Paint by Numbers
I attended the DFW Conference in Dallas last week, which was truly a wonderful experience which I will detail for you in another post, but the topic today is something I heard at the conference. What that was got under my skin so much that I have to exorcise it before it festers.
I’m sure everyone is familiar with the eternal debate/discussion of plotter vs pantser. It’s one of those questions that if you talk to a writer for any length of time will eventually come up. Does your writing process involve making some version of an outline before the actual writing begins (plotting), or do you make up the story as you go along (pantsing)?
I’m a plotter…always have been, but I know plenty of writers from both sides of the aisle. Personally, I can’t fathom writing any other way, but I realize there is no ONE RIGHT WAY to write a book. The conversation about which method works the best has always been neutral, both sides realizing that whatever works…works for them. But at the conference this past weekend I heard not one, but TWO, rather famous writers refer to using an outline as “painting by the numbers”. I was in shock the first time it came out, but I chalked it up to the presenter fumbling for a clarifying thought and maybe they ended up expressing themselves poorly. But then I heard it again, from a different presenter! It flew all over me this time. This wasn’t some isolated brain-fart where someone groped for an explanation and chose badly…like a slipping climber latching onto an electrical wire instead of a rope. No, it was as if both authors were saying that those of us who choose to utilize an outline were less creative and not as spontaneous – that marking a canvas ahead of the time for brush strokes limited the creator and compelled them to stay within the lines. Even though one of the writers backtracked later and admitted that using an outline would probably make her a more efficient writer, the damage was already done.
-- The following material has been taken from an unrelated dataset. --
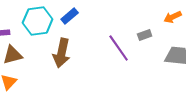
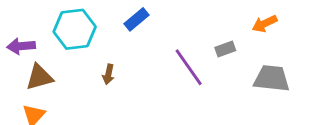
blue rectangle: (70, 16) -> (137, 19), moved
brown arrow: (62, 53) -> (108, 74), size x0.5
Here’s what bothers me. Though both of the authors may not have meant it in such a way, the connotation their analogy provokes does not shine a favorable light on out-liners. Do any of you wonder if outlining squelches the creative process and forces writers to become regimented and deliberate? Let me enlighten you. Not at all…not for this writer! How common is this belief though? It’s also possible that one of the authors may have actually heard it from the other, which could even be worse. These analogies spread like wildfire, and how many other conferences will these two be speaking at in the near future?
The morale of the story…do not try and explain how different writing styles are viewed through your eyes. The better approach for both of these authors would have been to simply comment with something like – “Outlining doesn’t work for me.” Instead they both chose to explain something in an off-handed manner they clearly don’t understand, and in the process they lost a future reader.